Transduction of Arginine Synthesis in E. coli by Temperate Bacteriophage P1
In transduction a bacteriophage vector transfers genetic material from one bacterial strain to another. Such transfers can produce observable phenotypes, allowing us to quantify the efficacy of the phage in transducing a particular trait. In this experiment bacteriophage P1 lysate prepared from a wild type donor strain of E. coli was introduced to an arginine negative E. coli auxotroph. The auxotrophic acceptor cells were then plated on selective media to assess whether the gene pertinent to arginine synthesis was transduced.

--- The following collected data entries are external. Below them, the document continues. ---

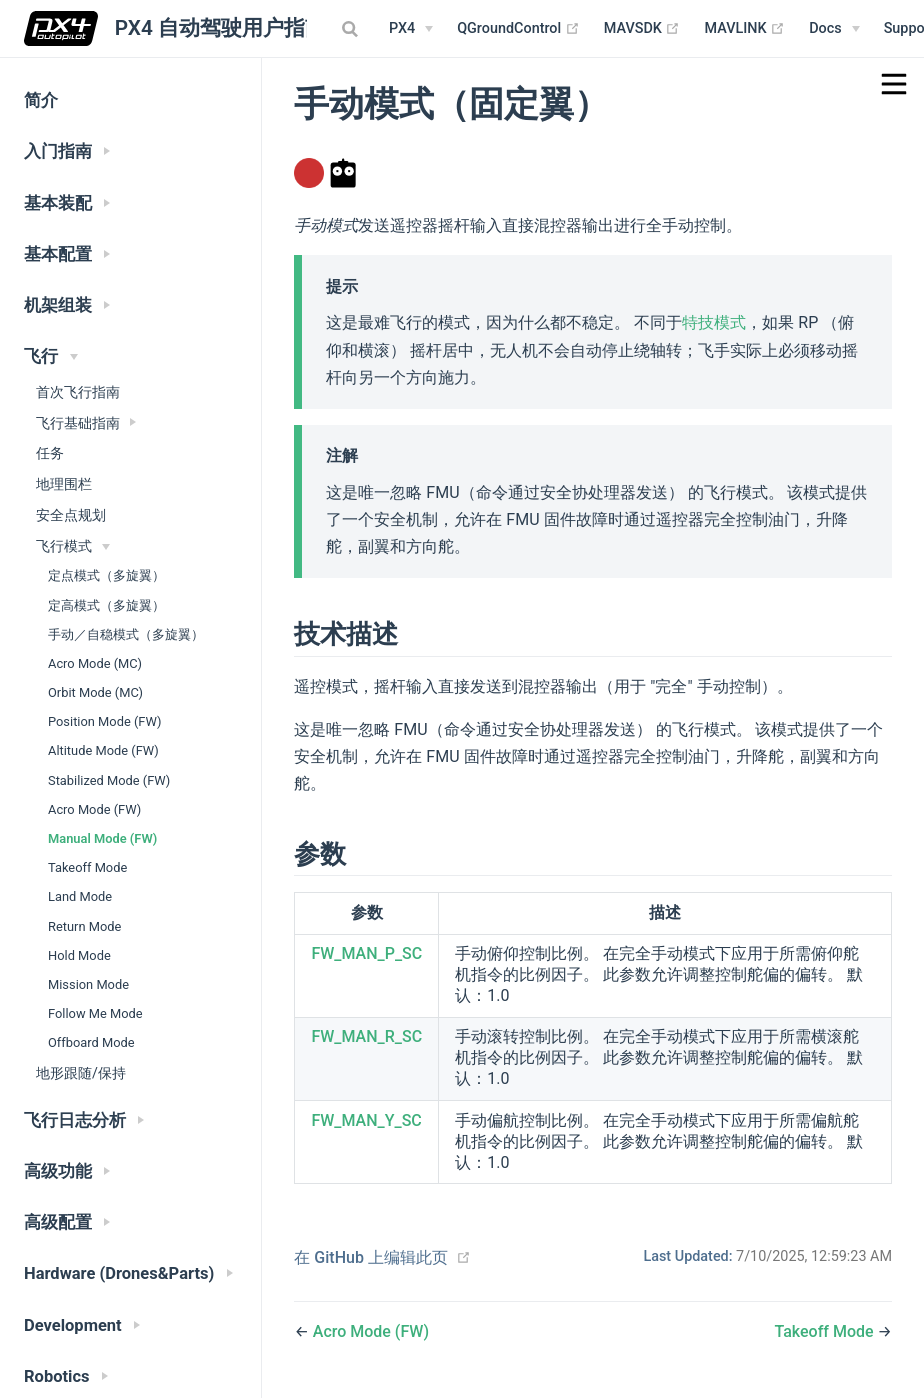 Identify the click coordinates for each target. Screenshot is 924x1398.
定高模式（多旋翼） (106, 605)
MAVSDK (642, 29)
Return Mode (84, 926)
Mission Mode (88, 984)
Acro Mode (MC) (95, 663)
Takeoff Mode (87, 867)
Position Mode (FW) (104, 721)
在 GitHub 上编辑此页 (371, 1257)
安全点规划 (71, 515)
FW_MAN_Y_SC (366, 1120)
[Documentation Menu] (834, 29)
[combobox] (352, 29)
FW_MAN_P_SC (366, 953)
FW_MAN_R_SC (366, 1036)
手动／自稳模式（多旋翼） (126, 634)
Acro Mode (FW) (94, 809)
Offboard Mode (91, 1042)
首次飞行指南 (78, 392)
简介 (41, 100)
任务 (50, 453)
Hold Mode (79, 955)
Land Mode (80, 896)
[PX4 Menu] (411, 29)
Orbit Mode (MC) (95, 692)
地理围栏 (64, 484)
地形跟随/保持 (81, 1073)
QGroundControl (518, 29)
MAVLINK (744, 29)
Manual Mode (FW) (102, 838)
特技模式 (714, 322)
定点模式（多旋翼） (106, 575)
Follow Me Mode (95, 1013)
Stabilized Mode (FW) (109, 780)
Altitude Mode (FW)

The percentage of transductants was then calculated.
Lipid Analysis as a Method of Differentiating Bacteria from Archaea
Prokaryotes have recently been subdivided into two Domains, Bacteria and Archaea, distinguishing them from the third domain, Eukarya. Since both types of prokaryotes are characterized by a single cell existence and a lack of nucleus, unidentified isolates may be difficult to differentiate. In an attempt to establish methodology for distinguishing Bacteria versus Archaea from unknown Great Salt Lake (GSL) isolates, we developed a protocol adapting the Bligh-Dyer lipid analysis procedure. A control Archaea strain, Halobacterium NRC-1, gave a negative result as predicted, while a control Bacteria strain, Salmonella typhi., gave a positive result as predicted. Data from GSL isolates will be presented.
The Effects of Curcumin on C. elegans <i> sel-12 Mutants
Alzheimer’s disease is a progressive neurological disorder which gradually destroys a person’s memory and ability to learn, make judgments, communicate and carry out daily activities. Curcumin is a spice that has been documented to help relieve symptoms of Alzheimer’s with its anti-inflammatory and antioxidant activities. In this study, C. elegans were used as a model organism to study the effects of curcumin on Alzheimer’s. Mutant sel-12 C. elegans served as a model of Alzheimer’s disease in this study, as they have a mutated protein homologue that has been implicated in Alzheimer’s in humans. Since egg laying and thrashing in sel-12 worms is abnormal, those parameters served as a marker for assessing the effects of curcumin on the symptoms of the sel-12 mutation. Preliminary data suggests that curcumin had no effect on the sel-12 mutants.
Antibody Staining-Assay for Detection
Artemia franciscana, the brine shrimp from the Great Salt Lake, is a potentially interesting organism in which to study development and neurobiology. Much of the information that is known about how genes control the development arthropods has come from studies of the fruit fly Drosophila melanogaster. In order to develop Artemia as a model, we are attempting to use Drosophilia antibodies across species to stain Artemia to identify developmentally important genes. A standard protocol is not available for antibody staining of developing Artemia and a large amount of our time has been devoted to working out an effective protocol. Our results will be discussed.